In his classic study Democracy in America (1835), Alexis de Tocqueville described what he believed was a true meritocracy at work. Here was a country lacking a nobility and an aristocracy. The Adamses, the closest America had to an elite, recently had been voted out of office, usurped by that Tennessee ruffian Old Hickory. For years, Tocqueville's analysis seemed prophetic. Seven U.S. presidents were hatched in log cabins before the New England Establishment re-established itself.
The reign of the WASPs lasted well into the 20th century. But by the 1960s, America had elected its first Irish Catholic president and its prestigious colleges and universities were (theoretically, at least) thrown open to all smart kids -- as opposed to all privileged kids.
Of course, we all know what happened in the 1960s. Things fell apart. And things have been falling apart ever since.
The lesson here is that one needs more than brains to be an effective leader/manager. The old elite knew this instinctively. Math skills were not as valuable as traditional values, a sense of duty, ethics, judgment, empathy and, most important, good posture. What's more, the old establishment had noblesse oblige drilled into them from birth, they were "bred to rule with grace and wisdom," notes author Chris Hayes.

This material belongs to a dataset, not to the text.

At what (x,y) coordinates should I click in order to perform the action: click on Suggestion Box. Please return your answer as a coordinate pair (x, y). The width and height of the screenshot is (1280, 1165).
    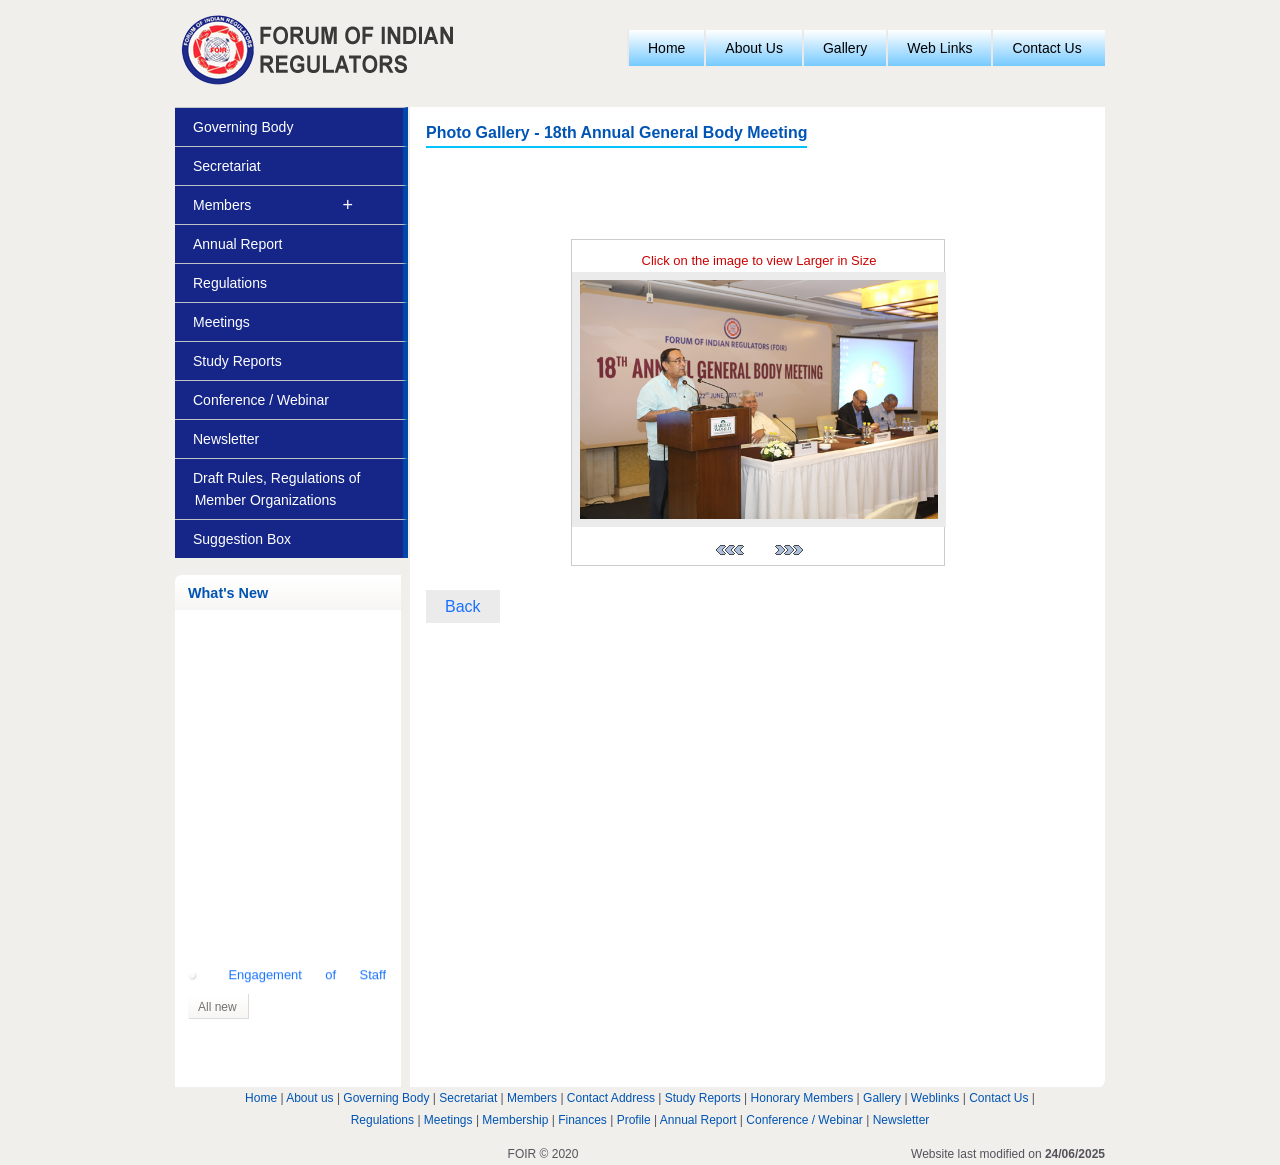     Looking at the image, I should click on (242, 539).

For all their faults, the Bluebloods took responsibility for their debacles, unlike today's too-smart-to-fail Quants who think accountability is for the 99 percent. If your too-big-to-fail company loses billions you still deserve a giant bonus. If your crazy, risky, multi-billion-dollar bets on toxic securities nearly sinks the entire inter-connected global economy, well, to quote Rick Perry: "Oops." That is how meritocracy works. Or doesn't.
The WASPs were rooted, even if their home turf was the rarified soil of Boston or Connecticut. Today's status-crazed meritocrats remind one of wealthy gypsies. They drift (first class, naturally) wherever money or power blows them. Jon Corzine may be the epitome of the new meritocratic elite. Corzine left his family farm outside Taylorville, Illinois, to become U.S. Senator, New Jersey governor, and CEO of Goldman Sachs. Along the way he helped destroy both New Jersey's economy and his former Wall Street firm, MF Global. Had he stayed on the farm where he belonged he would have had a far less destructive impact.
DURING THE OLD WASP dynasty power and privilege were handed down from generation to generation. That's not supposed to happen anymore. Meritocrats are supposed to have Horatio Alger story lines, though they seldom do. For every Farmer Jon Corzine there are a hundred morally challenged Boaz Weinsteins, Peter Orszags and Timothy Geithners from elite ethnic East Coast backgrounds. Today, an established Tiger Mom's cubs have a far better chance of getting into an Ivy League school than a smart poor kid from the sticks, because a) her children will have inherited smart kid genes, and b) mom can afford to hire the best consultants, tutors and lawyers who know exactly what it takes to get into Princeton. Sorry, I mean Harvard.
Why anyone thought meritocracy was going to be a boon for the country is beyond me. Wasn't it The Best and the Brightest that got us into the mess in Vietnam? And weren't the Enron crooks the "smartest guys in the room"? Say what you will about the old establishment, but the WASPs did what was good for the country out of a sense of duty. The new elite do what is good for their pocketbooks and their children's pocketbooks.
Where have you gone Teddy Roosevelt? A nation turns its lonely eyes to you.